Keywords: aquatic invaders • risk assessment • Crustacea • distribution models • habitat association

Lipták and colleagues, 2016

Lipták B, Mrugala A, Pekárik L, Mutkovic A, Grula D, Petrusek A, Kouba A. 2016. Expansion of the marbled crayfish in Slovakia: beginning of an invasion in the Danube catchment? Journal of Limnology 75(2): 305-312. http://dx.doi.org/10.4081/jlimnol.2016.1313


The marbled crayfish, Procambarus fallax f. virginalis, is a taxon widely available in the aquarium pet trade, which has been introduced to open waters in several European countries and in Madagascar. Recent studies confirmed this parthenogenetically reproducing crayfish as a high-risk invasive species, and vector of the crayfish plague pathogen, Aphanomyces astaci. It has been first discovered in Slovakia in 2010, but the status of the local population was not studied since then. Due to enlarged sampling area around the first report and one locality, where we presupposed the crayfish occurrence, we identified new marbled crayfish populations. Here, we report presence of three newly established marbled crayfish populations in Slovakia. Two populations are located critically close to the Váh River, a major tributary of the Danube River; one of them being directly connected to the Váh River via a side channel during occasional floods. The third established marbled crayfish population was found at the mouth of a thermal stream flowing into the Nitra River, a tributary of the Váh River. In this stream, crayfish coexist with other exotic fish and gastropod species of aquarium origin. We presume that the reported localities may serve as a source for further expansion of the marbled crayfish in the mid-part of the Danube catchment. Floods, active dispersal (including overland), passive dispersal by zoochory or anthropogenic translocations are among the major drivers facilitating the marbled crayfish colonization. We have not detected the crayfish plague pathogen in any of the studied populations. However, if spreading further, the marbled crayfish will encounter established populations of crayfish plague carriers in the Danube River, in which case they may acquire the pathogen by horizontal transmission and contribute to spread of this disease to indigenous European crayfish species.

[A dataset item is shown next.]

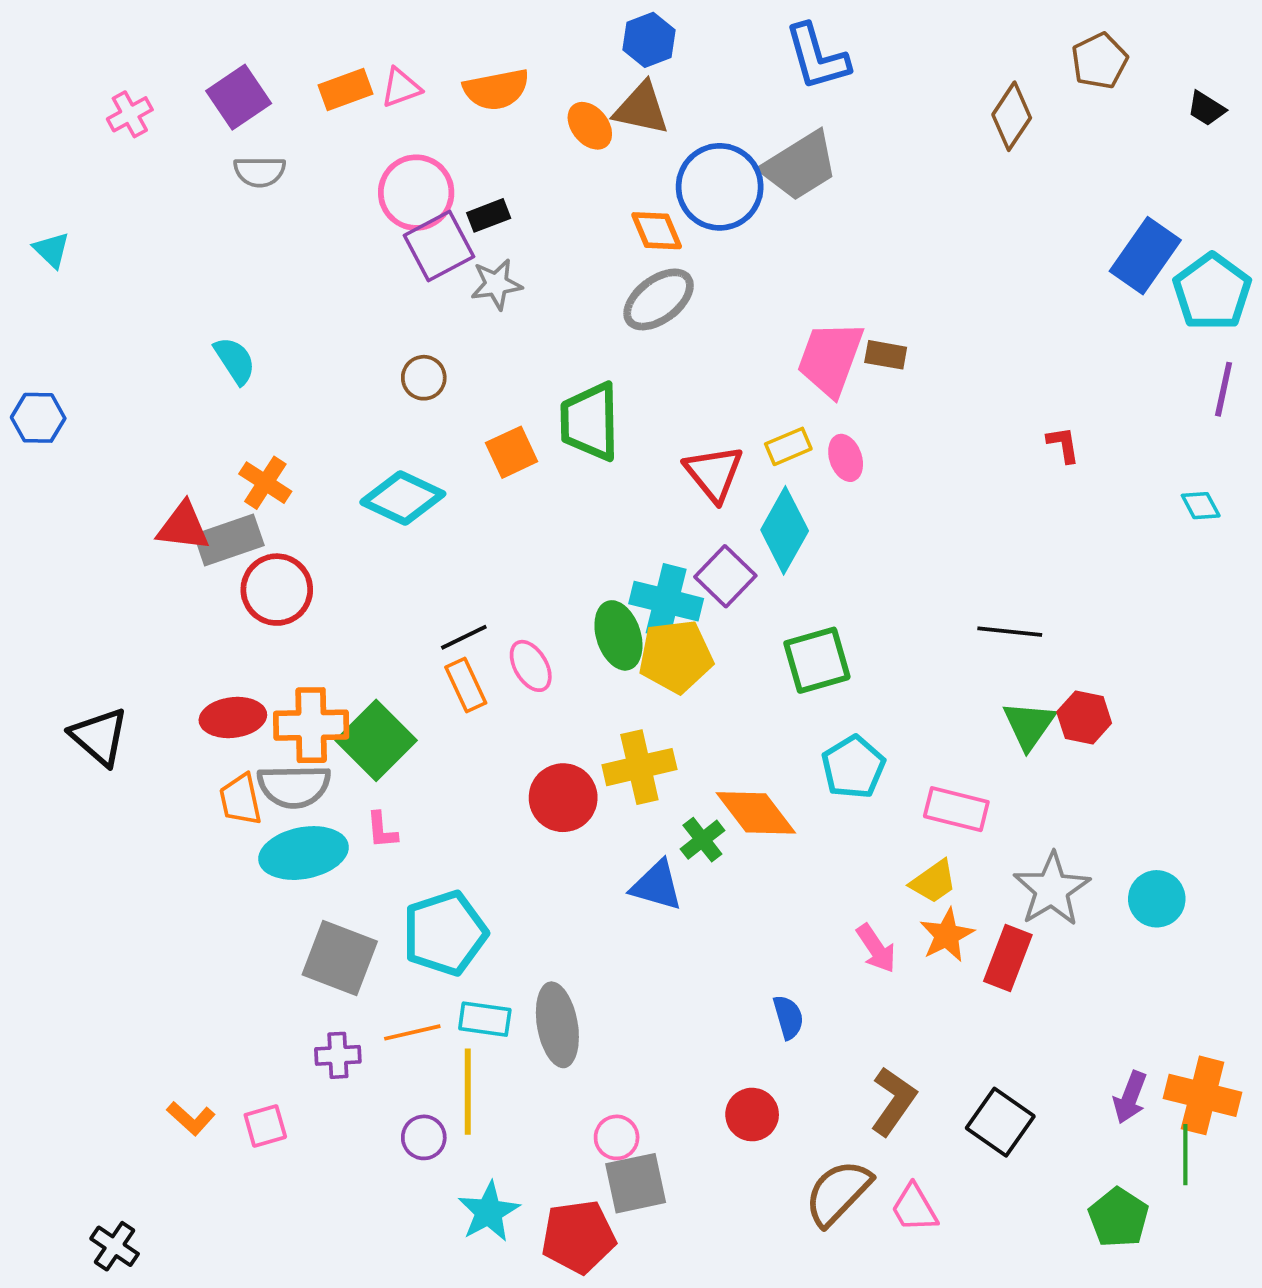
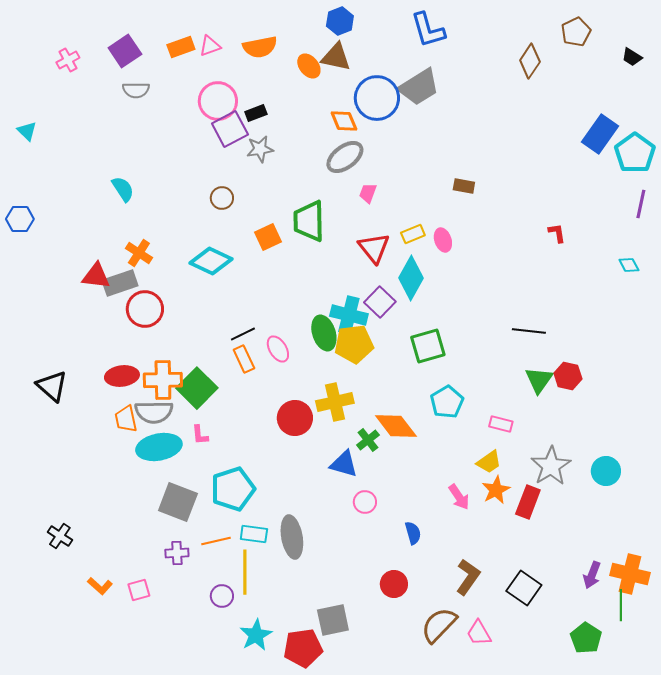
pink trapezoid: (830, 359) -> (368, 193), moved, size x0.5
pink rectangle: (956, 809) -> (501, 424), size x0.7
pink circle: (617, 1137) -> (365, 502), moved
black cross: (115, 1246) -> (60, 536), moved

Keywords: aquarium pet trade • crayfish plague • freshwater crayfish • Procambarus fallax f. virginalis • species introductions

11 June 2016

Chatila, 2016

Chatila Z. 2016. Lentiviral GFP transfection of the parthenogenic crayfish species, Procambarus fallax: a tool for examining the source of neural precursor cells in crayfish. Undergraduate honors thesis, Neuroscience, Wellesley College. http://repository.wellesley.edu/thesiscollection/345/


The thesis is embargoed online until 22 April 2018. I am attempting to get a copy of the abstract to place here earlier than that.